1974 stellte der äthiopische Prinz Asfa-Wossen Asserate einen Asylantrag in Deutschland. Während eines Studienaufenthaltes in Frankfurt a.M. wurde sein Vater in Addis Abeba ermordet, und die Kommunisten rissen gewaltsam die Macht an sich. Asserate wurde so zum Flüchtling. Vor diesem Hintergrund ist es verständlich, warum er den Migranten der letzten Jahre mit viel Empathie gegenübertritt. Er kenne »keinen Afrikaner, der seine Familie, seine Freunde, seine vertraute Umgebung verlassen hat, nur weil er denkt, er könne anderswo mehr verdienen«, so Asserate. Es gehe vielmehr um die »nackte Existenz«, weshalb er eine Asylpolitik nach australischem Vorbild als menschenverachtend einstuft und der Angela Merkel des Jahres 2015 den Rücken stärkt. Hier nun Naivität anzuprangern, lohnt sich nicht, denn Asserate geht es um genau die richtige Frage. Er ist sich sicher, daß der Höhepunkt der Fluchtbewegungen aus Afrika noch nicht erreicht ist und Europa trotz aller halbherzigen Abschottungsversuche in den nächsten Jahrzehnten tatsächlich eine gewaltsame Invasion erleben könnte, wenn es jetzt nicht zu geeigneten, langfristigen Maßnahmen greift.

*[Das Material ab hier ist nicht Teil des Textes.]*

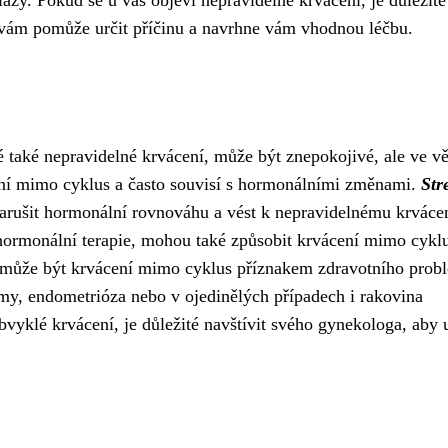
ázy. Pokud se u vás objeví nepravidelné krvácení, je důležité
 vám pomůže určit příčinu a navrhne vám vhodnou léčbu.
také nepravidelné krvácení, může být znepokojivé, ale ve vě
ení mimo cyklus a často souvisí s hormonálními změnami.
Str
rušit hormonální rovnováhu a vést k nepravidelnému krvácen
 hormonální terapie, mohou také způsobit krvácení mimo cyklu
h může být krvácení mimo cyklus příznakem zdravotního prob
my, endometrióza nebo v ojedinělých případech i rakovina
vyklé krvácení, je důležité navštívit svého gynekologa, aby u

Die Beendigung des Landraubes (Land grabbing), der finanziellen Unterstützung gescheiterter Staaten sowie der Überflutung Afrikas mit subventionierten Agrarprodukten ist deshalb in unserem eigenen Interesse. Solange die Produktion von einem Kilogramm Geflügelfleisch in Westafrika mehr als doppelt so viel kostet als die mit Steuern finanzierten EU-Billigexporte, kann die dortige Wirtschaft selbst dann nicht auf die Beine kommen, wenn sie aus eigener Kraft dazu in der Lage wäre.
Asserate benennt in seinem Buch kurz und knapp die größten Fehler der westlichen Afrika-Politik. Daß Entwicklungshilfe zu einer Souveränitätsrendite führt, ein Reichtum an Ressourcen auch ein Fluch sein kann und Afrika auf die vielfach schon vorhandene Eigeninitiative selbstbewußter Männer und Frauen bauen muß, ist keine Neuigkeit. Erstaunlicherweise herrscht darüber bei nahezu allen Experten von Jean Ziegler über Paul Collier bis hin zu Volker Seitz weitgehende Einigkeit. Es mangelt nicht an Erkenntnissen über Afrika. Woran es hapert, ist die politische Umsetzung, bei der sich beispielsweise China viel unkomplizierter und effektiver anstellt. Seit Jahren weitet das Reich der Mitte sein geoökonomisches Engagement in Afrika aus. So erhalten etwa Unternehmen, die mindestens eine Million US-Dollar für Direktinvestitionen ausgeben, eine hundertprozentige Staatsgarantie für dieses Geld. Währenddessen fällt Deutschland sowohl bei den Direktinvestitionen als auch beim Handel von Jahr zu Jahr zurück, ohne daß sich dafür die politisch Verantwortlichen interessieren würden. Dies den Deutschen ins Bewußtsein zu rufen, ist Aufgabe und Verdienst von Asfa-Wossen Asserate.
Darüber hinaus müssen die wirklich heißen Eisen wie das Thema »Überbevölkerung und Geburtenkontrolle« andere anpacken. Denn auch das zählt zu Afrikas existentiellen Problemen: Die Europäer und europäisierten Afrikaner sprechen »zu nett« über den Schwarzen Kontinent und wollen alle Probleme mit liberalen Methoden lösen. So einfach wird es definitiv nicht ablaufen.